Amazon also has not addressed what happens to the 616 affected employees. The filing did not mention transfer opportunities to other facilities, severance terms, or priority rehiring. Amazon operates multiple fulfillment and delivery stations across South Florida. For workers who took the Homestead job because it was local, a transfer to another facility could mean a significantly longer commute.

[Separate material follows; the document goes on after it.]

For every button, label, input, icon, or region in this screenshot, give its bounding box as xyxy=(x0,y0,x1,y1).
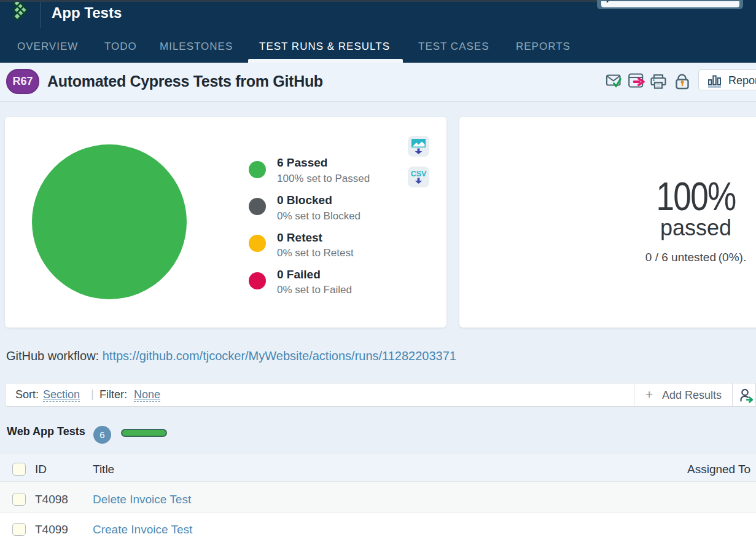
svg-text:CSV: CSV xyxy=(411,170,427,178)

No statements from affected workers or labor representatives have appeared in the public record. Outreach to the Retail, Wholesale and Department Store Union and the Teamsters, both of which have organized Amazon workers at other U.S. locations, did not produce on-the-record comment as of May 2026.

The automation question

A two-year renovation window is unusually long for a standard warehouse refresh. Amazon has publicly discussed its accelerating investment in robotic fulfillment systems in its investor communications, and the company’s 2024 annual report filed with the Securities and Exchange Commission describes ongoing capital expenditures to consolidate smaller facilities and upgrade others for higher throughput with fewer workers. If the Homestead renovation follows that trajectory, the post-reopening workforce could be significantly smaller than 616.

That outcome might still satisfy the 325-job maintenance floor in the county agreement. But for Homestead, a city of roughly 80,000 residents according to U.S. Census estimates, the warehouse represented a concentrated block of full-time employment. A reopened facility staffed at the contractual minimum rather than the pre-closure level would mean 291 fewer positions in a community with limited comparable employers.

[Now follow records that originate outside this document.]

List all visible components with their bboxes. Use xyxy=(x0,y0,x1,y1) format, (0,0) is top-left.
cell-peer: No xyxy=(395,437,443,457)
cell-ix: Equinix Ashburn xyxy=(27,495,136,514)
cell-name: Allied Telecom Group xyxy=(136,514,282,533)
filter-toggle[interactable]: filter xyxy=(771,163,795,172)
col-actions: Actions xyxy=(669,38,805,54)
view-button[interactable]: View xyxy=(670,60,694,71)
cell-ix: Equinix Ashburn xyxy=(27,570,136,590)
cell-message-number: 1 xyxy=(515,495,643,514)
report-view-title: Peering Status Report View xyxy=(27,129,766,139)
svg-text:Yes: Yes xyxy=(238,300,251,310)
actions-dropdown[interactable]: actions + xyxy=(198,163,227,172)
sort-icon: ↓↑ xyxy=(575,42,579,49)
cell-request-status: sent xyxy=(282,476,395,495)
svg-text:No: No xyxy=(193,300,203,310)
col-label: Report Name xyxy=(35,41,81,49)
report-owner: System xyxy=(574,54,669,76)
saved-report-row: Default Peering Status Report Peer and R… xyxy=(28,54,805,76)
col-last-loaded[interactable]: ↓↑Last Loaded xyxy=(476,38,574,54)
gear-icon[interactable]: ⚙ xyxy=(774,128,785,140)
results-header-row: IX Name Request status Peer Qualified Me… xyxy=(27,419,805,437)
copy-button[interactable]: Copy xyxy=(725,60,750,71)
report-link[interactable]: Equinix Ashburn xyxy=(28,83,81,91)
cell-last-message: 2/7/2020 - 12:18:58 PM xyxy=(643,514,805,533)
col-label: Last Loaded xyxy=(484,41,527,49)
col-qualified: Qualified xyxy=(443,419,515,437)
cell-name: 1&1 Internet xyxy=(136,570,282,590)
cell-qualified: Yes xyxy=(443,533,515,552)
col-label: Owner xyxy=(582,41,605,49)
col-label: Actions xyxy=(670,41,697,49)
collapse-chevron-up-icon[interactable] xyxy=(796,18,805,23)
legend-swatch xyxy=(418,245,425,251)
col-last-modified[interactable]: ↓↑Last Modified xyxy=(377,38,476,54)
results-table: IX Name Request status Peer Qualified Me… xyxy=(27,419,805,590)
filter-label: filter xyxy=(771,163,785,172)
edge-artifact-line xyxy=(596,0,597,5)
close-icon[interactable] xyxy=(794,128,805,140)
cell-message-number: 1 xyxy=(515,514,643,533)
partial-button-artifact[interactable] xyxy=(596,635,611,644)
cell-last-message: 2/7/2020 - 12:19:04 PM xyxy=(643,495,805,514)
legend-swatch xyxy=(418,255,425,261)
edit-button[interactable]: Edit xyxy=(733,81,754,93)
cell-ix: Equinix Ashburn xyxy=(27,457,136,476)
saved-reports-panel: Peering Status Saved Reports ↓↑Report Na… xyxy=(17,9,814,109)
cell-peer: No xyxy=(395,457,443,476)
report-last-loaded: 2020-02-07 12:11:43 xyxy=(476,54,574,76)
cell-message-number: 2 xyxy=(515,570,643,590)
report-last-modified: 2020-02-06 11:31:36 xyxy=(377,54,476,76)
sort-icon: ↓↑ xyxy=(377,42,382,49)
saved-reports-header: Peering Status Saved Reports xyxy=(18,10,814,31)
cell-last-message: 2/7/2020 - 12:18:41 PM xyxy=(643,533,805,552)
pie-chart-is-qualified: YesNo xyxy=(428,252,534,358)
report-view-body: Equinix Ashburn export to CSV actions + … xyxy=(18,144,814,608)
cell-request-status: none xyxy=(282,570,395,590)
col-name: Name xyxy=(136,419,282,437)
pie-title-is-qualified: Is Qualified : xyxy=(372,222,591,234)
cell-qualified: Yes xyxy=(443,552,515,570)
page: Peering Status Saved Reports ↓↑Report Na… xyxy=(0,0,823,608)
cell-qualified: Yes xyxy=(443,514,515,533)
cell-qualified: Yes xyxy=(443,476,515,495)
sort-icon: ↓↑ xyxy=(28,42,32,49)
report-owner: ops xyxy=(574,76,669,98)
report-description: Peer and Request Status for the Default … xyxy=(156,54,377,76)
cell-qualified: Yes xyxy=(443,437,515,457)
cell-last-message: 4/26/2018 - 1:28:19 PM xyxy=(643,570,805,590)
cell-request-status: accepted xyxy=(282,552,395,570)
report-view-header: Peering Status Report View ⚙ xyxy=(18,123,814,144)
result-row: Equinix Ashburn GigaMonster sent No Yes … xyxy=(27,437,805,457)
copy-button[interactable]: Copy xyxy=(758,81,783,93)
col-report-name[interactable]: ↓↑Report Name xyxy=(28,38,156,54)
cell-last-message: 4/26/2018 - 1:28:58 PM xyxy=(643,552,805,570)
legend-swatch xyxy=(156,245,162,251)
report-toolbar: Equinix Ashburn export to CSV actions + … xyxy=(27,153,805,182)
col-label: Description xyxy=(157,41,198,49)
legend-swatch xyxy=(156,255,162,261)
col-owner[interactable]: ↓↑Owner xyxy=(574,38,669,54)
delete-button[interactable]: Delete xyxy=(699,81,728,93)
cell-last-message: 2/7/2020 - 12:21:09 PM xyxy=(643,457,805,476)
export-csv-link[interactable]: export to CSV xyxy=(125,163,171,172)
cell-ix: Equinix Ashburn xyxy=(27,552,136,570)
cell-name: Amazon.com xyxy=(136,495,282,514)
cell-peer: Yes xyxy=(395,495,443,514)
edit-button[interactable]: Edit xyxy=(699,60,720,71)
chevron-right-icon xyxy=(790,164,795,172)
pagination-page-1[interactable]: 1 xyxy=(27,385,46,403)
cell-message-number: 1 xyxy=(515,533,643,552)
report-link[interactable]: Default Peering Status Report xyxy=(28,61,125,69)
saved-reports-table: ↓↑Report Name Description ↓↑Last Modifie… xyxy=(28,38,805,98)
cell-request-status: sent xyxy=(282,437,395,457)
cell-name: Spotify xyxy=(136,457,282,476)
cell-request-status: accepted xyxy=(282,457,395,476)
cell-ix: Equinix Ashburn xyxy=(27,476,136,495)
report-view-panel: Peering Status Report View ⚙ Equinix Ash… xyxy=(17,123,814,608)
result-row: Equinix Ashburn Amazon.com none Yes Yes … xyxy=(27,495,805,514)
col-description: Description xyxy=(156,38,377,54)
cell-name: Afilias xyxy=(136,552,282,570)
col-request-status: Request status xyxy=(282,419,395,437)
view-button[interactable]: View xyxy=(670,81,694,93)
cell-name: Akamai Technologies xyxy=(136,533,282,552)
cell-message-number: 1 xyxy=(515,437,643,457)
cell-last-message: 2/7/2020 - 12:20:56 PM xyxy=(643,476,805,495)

What affected workers should know

Under the federal Worker Adjustment and Retraining Notification (WARN) Act, employers must provide at least 60 days’ written notice before a mass layoff affecting 100 or more workers at a single site. Workers should verify that the timing of Amazon’s filing meets that threshold relative to the July 2 closure date. Those who believe the notice was insufficient can file a complaint with the U.S. Department of Labor.

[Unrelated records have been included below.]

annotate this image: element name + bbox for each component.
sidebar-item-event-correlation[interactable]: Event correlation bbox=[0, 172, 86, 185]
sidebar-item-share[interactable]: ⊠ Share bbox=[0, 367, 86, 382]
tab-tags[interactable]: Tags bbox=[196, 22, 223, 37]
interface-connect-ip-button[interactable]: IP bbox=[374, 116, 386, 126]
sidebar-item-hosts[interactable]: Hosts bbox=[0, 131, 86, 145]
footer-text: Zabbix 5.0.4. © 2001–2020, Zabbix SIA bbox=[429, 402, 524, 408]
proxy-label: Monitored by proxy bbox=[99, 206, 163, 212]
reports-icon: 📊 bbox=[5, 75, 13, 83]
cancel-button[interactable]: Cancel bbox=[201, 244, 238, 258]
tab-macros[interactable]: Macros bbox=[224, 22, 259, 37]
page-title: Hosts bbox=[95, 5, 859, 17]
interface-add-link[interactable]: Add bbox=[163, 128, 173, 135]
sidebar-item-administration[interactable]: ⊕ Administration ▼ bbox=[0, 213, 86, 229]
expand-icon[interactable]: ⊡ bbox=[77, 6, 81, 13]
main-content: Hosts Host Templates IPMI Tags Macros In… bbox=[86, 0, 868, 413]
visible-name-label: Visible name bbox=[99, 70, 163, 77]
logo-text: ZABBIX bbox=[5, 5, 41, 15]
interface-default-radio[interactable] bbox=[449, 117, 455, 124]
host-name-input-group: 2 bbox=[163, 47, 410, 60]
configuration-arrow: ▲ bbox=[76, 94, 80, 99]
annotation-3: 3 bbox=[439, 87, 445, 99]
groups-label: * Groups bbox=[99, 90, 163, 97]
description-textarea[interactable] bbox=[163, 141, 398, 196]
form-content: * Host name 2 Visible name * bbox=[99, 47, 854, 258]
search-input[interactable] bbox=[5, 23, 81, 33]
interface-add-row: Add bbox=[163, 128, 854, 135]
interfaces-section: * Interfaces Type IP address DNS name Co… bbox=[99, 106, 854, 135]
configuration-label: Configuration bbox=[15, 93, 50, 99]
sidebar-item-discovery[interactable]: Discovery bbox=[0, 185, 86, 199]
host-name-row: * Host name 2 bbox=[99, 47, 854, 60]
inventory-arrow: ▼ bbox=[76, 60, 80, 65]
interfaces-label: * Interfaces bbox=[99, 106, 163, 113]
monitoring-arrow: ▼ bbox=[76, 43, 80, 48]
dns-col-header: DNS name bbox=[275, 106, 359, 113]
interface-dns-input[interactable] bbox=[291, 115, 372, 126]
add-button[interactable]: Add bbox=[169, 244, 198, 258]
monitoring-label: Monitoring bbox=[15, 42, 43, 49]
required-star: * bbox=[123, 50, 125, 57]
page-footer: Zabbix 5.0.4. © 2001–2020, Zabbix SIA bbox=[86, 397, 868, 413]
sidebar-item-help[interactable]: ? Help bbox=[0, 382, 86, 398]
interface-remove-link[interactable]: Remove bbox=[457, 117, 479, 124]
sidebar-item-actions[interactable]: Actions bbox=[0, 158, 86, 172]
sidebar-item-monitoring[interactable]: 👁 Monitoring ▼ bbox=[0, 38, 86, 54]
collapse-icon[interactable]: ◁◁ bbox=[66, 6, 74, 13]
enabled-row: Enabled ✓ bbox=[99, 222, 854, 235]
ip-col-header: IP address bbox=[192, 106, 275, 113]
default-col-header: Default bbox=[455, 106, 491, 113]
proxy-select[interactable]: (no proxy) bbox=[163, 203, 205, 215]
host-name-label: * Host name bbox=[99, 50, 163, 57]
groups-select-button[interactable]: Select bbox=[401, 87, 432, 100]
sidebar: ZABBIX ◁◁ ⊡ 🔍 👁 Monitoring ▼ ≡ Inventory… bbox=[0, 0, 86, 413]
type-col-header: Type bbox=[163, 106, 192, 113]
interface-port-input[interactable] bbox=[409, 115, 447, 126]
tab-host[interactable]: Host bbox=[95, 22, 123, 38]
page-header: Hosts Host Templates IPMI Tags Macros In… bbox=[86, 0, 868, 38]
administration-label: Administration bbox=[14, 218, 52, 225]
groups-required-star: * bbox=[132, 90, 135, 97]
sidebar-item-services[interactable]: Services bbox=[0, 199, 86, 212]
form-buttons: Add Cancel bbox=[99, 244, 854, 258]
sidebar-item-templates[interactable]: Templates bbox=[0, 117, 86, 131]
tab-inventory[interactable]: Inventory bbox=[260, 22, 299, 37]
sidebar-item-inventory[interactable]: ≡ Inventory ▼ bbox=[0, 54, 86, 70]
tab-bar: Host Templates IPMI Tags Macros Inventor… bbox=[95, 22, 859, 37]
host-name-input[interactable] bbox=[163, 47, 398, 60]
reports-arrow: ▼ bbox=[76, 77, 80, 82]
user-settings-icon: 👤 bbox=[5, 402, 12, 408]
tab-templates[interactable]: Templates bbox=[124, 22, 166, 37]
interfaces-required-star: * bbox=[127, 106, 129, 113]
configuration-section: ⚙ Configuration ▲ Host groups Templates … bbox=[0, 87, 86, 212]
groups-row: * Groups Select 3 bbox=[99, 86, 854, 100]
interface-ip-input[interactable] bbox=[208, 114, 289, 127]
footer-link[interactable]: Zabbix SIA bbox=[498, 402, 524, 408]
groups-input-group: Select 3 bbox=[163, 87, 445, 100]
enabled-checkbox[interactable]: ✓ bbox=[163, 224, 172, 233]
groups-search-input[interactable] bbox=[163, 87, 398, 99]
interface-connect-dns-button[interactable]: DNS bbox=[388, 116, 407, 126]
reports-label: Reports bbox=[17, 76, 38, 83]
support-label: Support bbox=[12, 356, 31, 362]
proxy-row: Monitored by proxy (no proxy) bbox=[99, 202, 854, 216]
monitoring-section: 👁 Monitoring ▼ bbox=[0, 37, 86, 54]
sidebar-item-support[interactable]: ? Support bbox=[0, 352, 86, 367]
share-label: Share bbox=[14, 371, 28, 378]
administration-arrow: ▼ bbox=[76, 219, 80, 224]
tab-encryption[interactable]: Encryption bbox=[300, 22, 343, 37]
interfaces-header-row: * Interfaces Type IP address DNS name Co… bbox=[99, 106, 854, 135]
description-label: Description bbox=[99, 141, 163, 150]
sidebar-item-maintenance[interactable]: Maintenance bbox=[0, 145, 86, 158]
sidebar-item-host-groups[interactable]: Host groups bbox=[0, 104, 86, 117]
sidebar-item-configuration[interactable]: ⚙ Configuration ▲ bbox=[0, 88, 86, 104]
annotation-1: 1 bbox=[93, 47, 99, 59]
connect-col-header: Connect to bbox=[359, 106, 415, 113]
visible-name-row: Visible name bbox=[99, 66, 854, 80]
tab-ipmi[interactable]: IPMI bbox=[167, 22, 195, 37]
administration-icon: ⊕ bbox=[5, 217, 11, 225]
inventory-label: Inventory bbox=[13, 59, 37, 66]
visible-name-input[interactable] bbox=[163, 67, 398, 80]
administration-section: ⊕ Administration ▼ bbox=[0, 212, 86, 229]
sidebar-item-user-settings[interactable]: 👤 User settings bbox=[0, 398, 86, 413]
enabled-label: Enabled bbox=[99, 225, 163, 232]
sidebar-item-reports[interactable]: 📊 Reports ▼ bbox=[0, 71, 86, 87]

Displaced employees are eligible to file for unemployment benefits through the Florida Department of Economic Opportunity. Florida’s weekly benefit maximum is $275, among the lowest in the country, so workers supporting families may need to pursue supplemental assistance programs quickly. Amazon’s internal job board, accessible through the company’s employee portal, is the most direct route to finding transfer openings at other South Florida locations, though availability and shift schedules will vary by site.

Unanswered questions about the Homestead land agreement

Miami-Dade County conveyed public land to Amazon with enforceable conditions attached to Resolution No. R-231547. Those conditions exist because taxpayers, not shareholders, subsidized the incentive. With the warehouse going dark for two years and 616 jobs disappearing from a community that was promised long-term employment, several questions remain unaddressed in the public record.

Does the two-year closure violate the terms of the land agreement? Will the county exercise its oversight authority? And if Amazon reopens the facility with a smaller, more automated workforce, will the 325-job floor function as a ceiling? As of May 2026, no county official has responded to these questions publicly, and the resolution’s enforcement mechanisms have not been tested in a scenario like this one.